### PROMPT
What follows is a set of entries. Give them again exactly, without the pictures.

== == ==

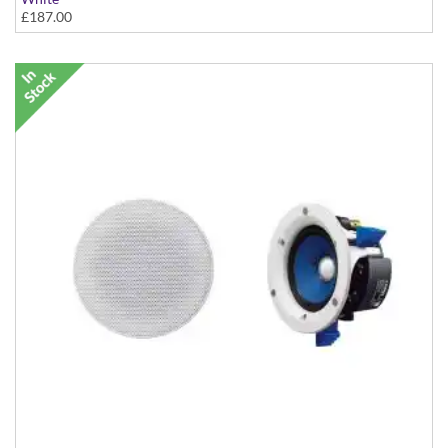
£187.00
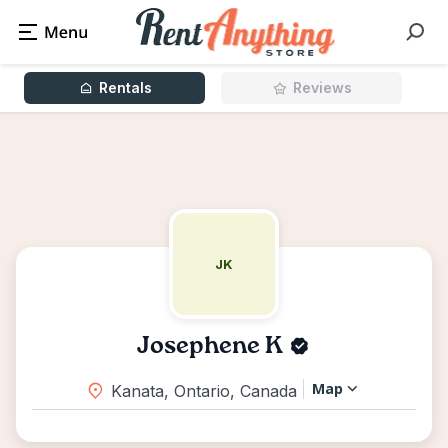
Rentals
Reviews
JK
Josephene K
Map
Kanata, Ontario, Canada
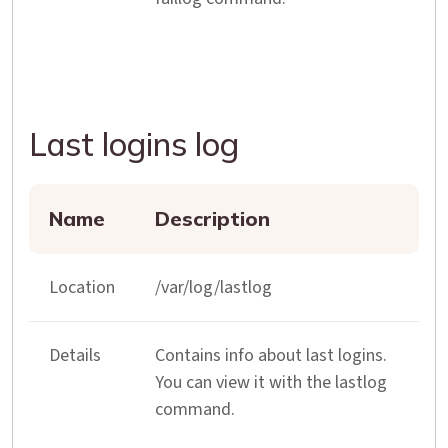
Last logins log
Name
Description
Location
/var/log/lastlog
Details
Contains info about last logins.
You can view it with the lastlog
command.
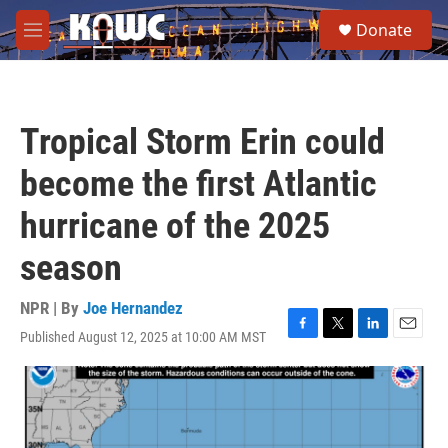
Skip to main content
S
Donate
e
M
a
e
r
n
c
u
h
Tropical Storm Erin could
u
e
become the first Atlantic
r
y
hurricane of the 2025
season
NPR | By
Joe Hernandez
Published August 12, 2025 at 10:00 AM MST
F
T
L
E
a
w
i
m
c
i
n
a
e
t
k
i
b
t
e
l
o
e
d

== == ==

### ANSWER SECTION
£187.00
Rentals
Reviews
JK
Josephene K
Map
Kanata, Ontario, Canada
Last logins log
Name
Description
Location
/var/log/lastlog
Details
Contains info about last logins.
You can view it with the lastlog
command.
Skip to main content
S
Donate
e
M
a
e
r
n
c
u
h
Tropical Storm Erin could
u
e
become the first Atlantic
r
y
hurricane of the 2025
season
NPR | By
Joe Hernandez
Published August 12, 2025 at 10:00 AM MST
F
T
L
E
a
w
i
m
c
i
n
a
e
t
k
i
b
t
e
l
o
e
d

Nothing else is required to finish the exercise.